I know there are many ways that professionals and experts tell us how we should be dealing with a child with a chronic illness/developmental delay/or some sort of special needs...I want to give my version of it...it may not be the best, but this is mine...

1) write, write, write. I feel the best therapy for a parent who's facing a stress different from everyday normal stress...the stress of either losing a child or having a child with many medical needs....is to write everything out. Write down everything from appointments, unusual activity that your child has shown, to your feelings and day to day life. Doctors are going to ask you a lot of questions...and it is all basically up to you as to what YOU see YOUR child doing or not doing. In writing a journal...for me, going back and looking at where this journey started off...to when I thought I was loosing my twins at 6 weeks...I have learned that I am strong. I have written letters to my angel baby Nick, poems to all my children, my anger to different situations, my sadness of wishing this all was just a bad dream...just everything, even if it seemed stupid AFTER I wrote it.

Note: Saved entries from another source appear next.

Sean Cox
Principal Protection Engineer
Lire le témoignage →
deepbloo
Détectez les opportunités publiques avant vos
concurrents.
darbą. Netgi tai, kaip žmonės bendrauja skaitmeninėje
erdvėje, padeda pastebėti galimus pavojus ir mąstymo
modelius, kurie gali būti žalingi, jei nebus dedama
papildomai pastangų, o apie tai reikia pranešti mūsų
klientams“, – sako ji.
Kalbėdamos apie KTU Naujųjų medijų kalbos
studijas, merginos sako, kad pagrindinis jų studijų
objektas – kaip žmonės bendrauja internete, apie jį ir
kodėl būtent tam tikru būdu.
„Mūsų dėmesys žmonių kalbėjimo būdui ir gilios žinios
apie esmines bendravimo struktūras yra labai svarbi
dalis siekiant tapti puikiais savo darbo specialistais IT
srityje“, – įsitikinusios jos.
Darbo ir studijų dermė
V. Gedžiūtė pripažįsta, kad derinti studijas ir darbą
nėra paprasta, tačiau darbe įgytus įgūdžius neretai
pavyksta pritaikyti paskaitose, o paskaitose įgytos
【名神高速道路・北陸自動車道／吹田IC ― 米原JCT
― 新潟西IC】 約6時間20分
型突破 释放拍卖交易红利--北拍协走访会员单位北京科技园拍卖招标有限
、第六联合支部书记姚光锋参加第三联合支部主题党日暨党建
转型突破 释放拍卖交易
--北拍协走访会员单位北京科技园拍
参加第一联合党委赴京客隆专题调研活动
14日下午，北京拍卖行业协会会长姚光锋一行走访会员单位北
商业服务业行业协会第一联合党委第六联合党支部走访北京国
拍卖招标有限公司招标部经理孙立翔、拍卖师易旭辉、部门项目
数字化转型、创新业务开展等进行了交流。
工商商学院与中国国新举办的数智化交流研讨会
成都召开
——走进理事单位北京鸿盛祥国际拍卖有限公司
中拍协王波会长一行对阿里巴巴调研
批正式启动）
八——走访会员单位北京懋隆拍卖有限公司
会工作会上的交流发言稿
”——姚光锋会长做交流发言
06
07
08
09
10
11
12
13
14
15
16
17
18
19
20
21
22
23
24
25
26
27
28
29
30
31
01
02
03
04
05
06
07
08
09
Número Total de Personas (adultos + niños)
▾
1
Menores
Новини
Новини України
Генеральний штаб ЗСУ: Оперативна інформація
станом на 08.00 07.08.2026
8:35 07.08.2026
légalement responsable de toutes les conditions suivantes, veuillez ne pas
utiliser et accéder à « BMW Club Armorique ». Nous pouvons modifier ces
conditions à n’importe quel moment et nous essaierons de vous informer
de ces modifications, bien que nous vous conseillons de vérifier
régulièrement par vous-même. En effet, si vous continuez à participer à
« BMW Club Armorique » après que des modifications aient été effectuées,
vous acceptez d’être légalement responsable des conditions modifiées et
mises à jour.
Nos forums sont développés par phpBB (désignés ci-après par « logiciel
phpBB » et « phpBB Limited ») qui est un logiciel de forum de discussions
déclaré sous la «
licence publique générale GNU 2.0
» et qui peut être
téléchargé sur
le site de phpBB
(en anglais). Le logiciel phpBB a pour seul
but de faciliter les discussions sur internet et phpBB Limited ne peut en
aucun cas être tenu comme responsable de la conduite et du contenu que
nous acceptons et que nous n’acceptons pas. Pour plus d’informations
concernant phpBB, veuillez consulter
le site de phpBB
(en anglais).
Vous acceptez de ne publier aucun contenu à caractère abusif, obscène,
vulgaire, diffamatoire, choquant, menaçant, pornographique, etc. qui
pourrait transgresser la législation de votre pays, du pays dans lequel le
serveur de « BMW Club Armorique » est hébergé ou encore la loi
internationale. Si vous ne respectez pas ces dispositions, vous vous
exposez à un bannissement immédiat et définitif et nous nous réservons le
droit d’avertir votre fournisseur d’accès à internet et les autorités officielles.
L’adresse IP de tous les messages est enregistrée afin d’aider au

One thing I have learned with writing is that I have many days of struggle, sadness and anger...oh and a whole lot of exhaustion, but I am making it through all of this (even coming out a stronger and better person), and so will you. And who knows...one day your journal might make the best sellers list. tee hee.

2) Share your story. If that mean joining a parent support group either on line or in real life, do it. There is strength in numbers. You will not feel so alone in your struggles.

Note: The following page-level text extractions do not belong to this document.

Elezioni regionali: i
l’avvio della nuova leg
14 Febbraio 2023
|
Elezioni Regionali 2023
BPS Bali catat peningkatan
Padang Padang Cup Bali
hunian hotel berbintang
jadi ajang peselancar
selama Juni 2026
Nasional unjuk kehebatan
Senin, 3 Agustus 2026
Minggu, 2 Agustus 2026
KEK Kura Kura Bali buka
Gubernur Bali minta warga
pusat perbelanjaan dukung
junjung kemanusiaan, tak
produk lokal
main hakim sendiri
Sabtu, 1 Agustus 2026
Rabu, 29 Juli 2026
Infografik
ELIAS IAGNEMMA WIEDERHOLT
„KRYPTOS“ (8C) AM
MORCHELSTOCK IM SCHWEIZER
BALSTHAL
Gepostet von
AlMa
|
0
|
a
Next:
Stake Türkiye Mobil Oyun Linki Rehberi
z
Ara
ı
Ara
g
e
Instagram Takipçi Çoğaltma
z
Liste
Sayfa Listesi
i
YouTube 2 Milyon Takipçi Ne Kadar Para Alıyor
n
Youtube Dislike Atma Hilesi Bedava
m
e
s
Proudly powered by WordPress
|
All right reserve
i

3) Use what you have gone through to help others that are facing what you've gone through. There is always something to be learned and shared in every situation. It is your job to do what you want with that knowledge. With me, I have volunteered at the Hospice to help others who are dealing with chronic illness or death of a child. It makes my son Nick's death and my son Kenny's complex medical needs something that is not in vain. It gives a reason for what this is all about...helping others.

4) Use respite. Ok...ok...this is one that I have not used...but I heard it wonderful. I am so badly in need of this one. I am adding this to my list because I haven't used this and want all of you to know that when you don't get a break from your "new" life, that it will catch up to you and you'll get burnt out (which is pretty much where we're at). Don't be afraid to ask for help. Don't be afraid to say you need a break or that you want to be able to do something with your other kids to make their lives as normal as possible. Don't feel guilty with saying you need a break either! So yeah...still working on this one over here at the Tomecko house.

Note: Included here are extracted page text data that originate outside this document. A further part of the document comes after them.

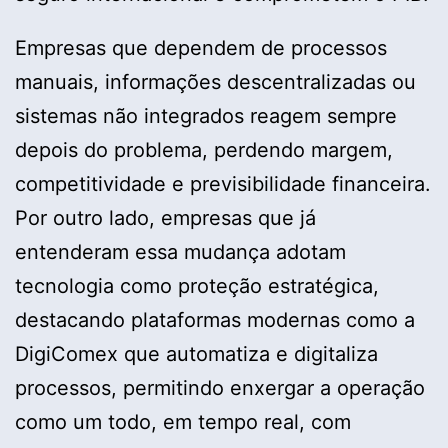
Empresas que dependem de processos
manuais, informações descentralizadas ou
sistemas não integrados reagem sempre
depois do problema, perdendo margem,
competitividade e previsibilidade financeira.
Por outro lado, empresas que já
entenderam essa mudança adotam
tecnologia como proteção estratégica,
destacando plataformas modernas como a
DigiComex que automatiza e digitaliza
processos, permitindo enxergar a operação
como um todo, em tempo real, com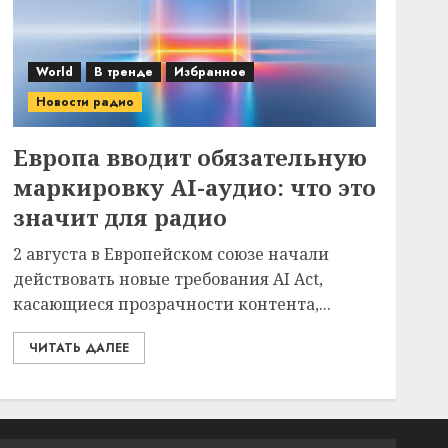
World
В тренде
Избранное
Новости радио
Европа вводит обязательную
маркировку AI-аудио: что это
значит для радио
2 августа в Европейском союзе начали
действовать новые требования AI Act,
касающиеся прозрачности контента,...
ЧИТАТЬ ДАЛЕЕ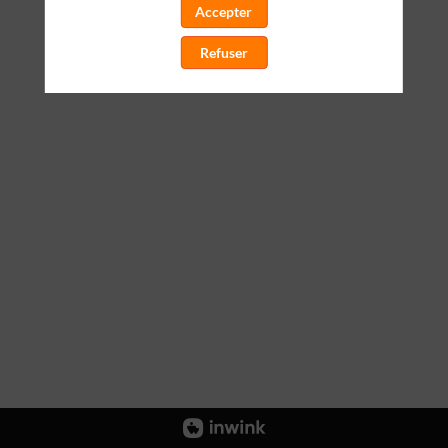
Accepter
Refuser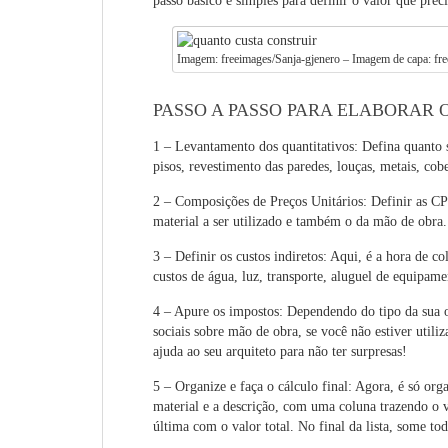
passo básico e simples para definir o valor que preci
Imagem: freeimages/Sanja-gjenero – Imagem de capa: fr
PASSO A PASSO PARA ELABORAR
1 – Levantamento dos quantitativos: Defina quanto se
pisos, revestimento das paredes, louças, metais, cobe
2 – Composições de Preços Unitários: Definir as CP
material a ser utilizado e também o da mão de obra.
3 – Definir os custos indiretos: Aqui, é a hora de c
custos de água, luz, transporte, aluguel de equipame
4 – Apure os impostos: Dependendo do tipo da sua o
sociais sobre mão de obra, se você não estiver utili
ajuda ao seu arquiteto para não ter surpresas!
5 – Organize e faça o cálculo final: Agora, é só or
material e a descrição, com uma coluna trazendo o va
última com o valor total. No final da lista, some tod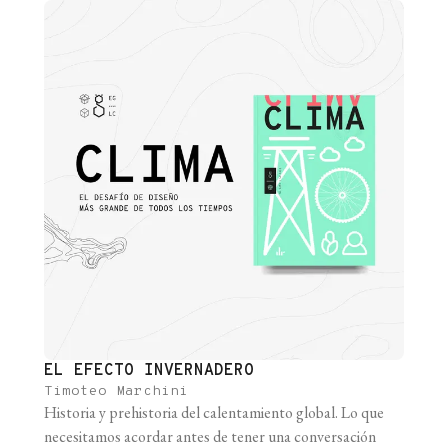
EL EFECTO INVERNADERO
Timoteo Marchini
Historia y prehistoria del calentamiento global. Lo que
necesitamos acordar antes de tener una conversación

5)Make sure that all plans are not set in stone. Because honestly...there will probably be a situation where you cant do what you wanted to do because of a medical or special need of some sort. There has been many times (weddings, shopping trips, visits, and also the far and few date nights) that we had to cancel things due to Kenny getting really sick or go into one of his screaming/headbanging episodes.

6) Use all the resources possible. Get your butt online and search. Go to your health provider, therapists, teachers, foundations and places of worship...and find all you can do/use for your child. If your child qualifies or SSI...get that child on it. If you find that you cant afford something that you need there are foundations that can help. There is always someone/somewhere that can help or at least lead you in the right direction. There are disposable diapers for older kids, medical supplies, quilts, photo retouch of angel pictures, just tons of resources and websites (some of which are highlighted).

7) Have good communication with your spouse or significant other. Make time (even if its for just a few minutes) to give each other a big bear hug, a quick smooch, or a loving look. Tell each other how you are feeling. Use each other for support...remember those vows (if you're married)...in good time and bad, in sickness or health...I know I botched it up...but you get the idea. Even with 7 living children, we still find time for each other. Keep the communication open and the love strong! Also love your children and show them its alright...different, but alright.

8) Try to look at the positive side of things. With having a child who has many chronic/special needs and also losing a child, my anxiety has gotten the best of me. DONT let that happen. It got to the point where I am afraid of a little bit of a messy house (with 7 kids, it happens), campfires, pools, even playing in the yard...for fear of having another child die. Try not to let this happen. PTSD is not something to have to live with. Get rid of negative people, situations and feelings. Seek help if you feel that its getting to you.

9) I guess this one should be part of the respite one...but here goes...First off, know its alright to cry sometimes. Its OK to be angry, jealous at others, sad and grieve at broken dreams. But also remember to look at the positive. To take time for yourself. Cut coupons, take pictures, surf the web, bake something, rearrange the furniture, garden, sew, exercise, buy new underwear (tee hee)...do something for yourself. You deserve it...you've been through a lot.

10) Take a deep breath and have faith. There is a reason...a lesson that God wants you to learn.